This Tree is Nuts
The Monday Photo
What did the Romans ever do for us? They brought the walnut tree to Britain, because they liked the nuts.
Now we can eat Walnut Whips (they date from 1910), crack the shells for a Christmas snack, and eat big slices of coffee and walnut cake at tea shops. Walnuts are very good for you, but that doesn’t mean a walnut cake is a health food, no matter how nice it is.
This large Walnut tree is one of a pair planted either side of the drive of Gayhurst House, not far from Newport Pagnell. The other tree has had major surgery and last time I looked (this photo is a few years old) was recovering nicely.
It’s believed that most of the walnut trees in the area are descended from these two trees. I couldn’t find out how old the one in the photo is, but it's one of the biggest in the United Kingdom, with a height of about 66 feet (20 metres), and a girth of over twenty feet (6.2 metres).

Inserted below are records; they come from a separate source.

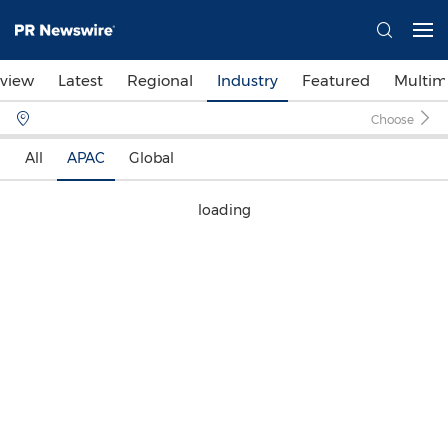
view
Latest
Regional
Industry
Featured
Multim
Choose
All
APAC
Global
loading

The girth is measured at five feet above ground level; it would be called the circumference if trees were perfectly round.
This is an English Walnut, but sometimes they are called the Persian or Common Walnut. But the latin name is always Juglans Regia.
Gayhurst is one of North Buckinghamshire’s many lost villages; moved on from its original site next to the manor house, in the interests of having nicely landscaped grounds.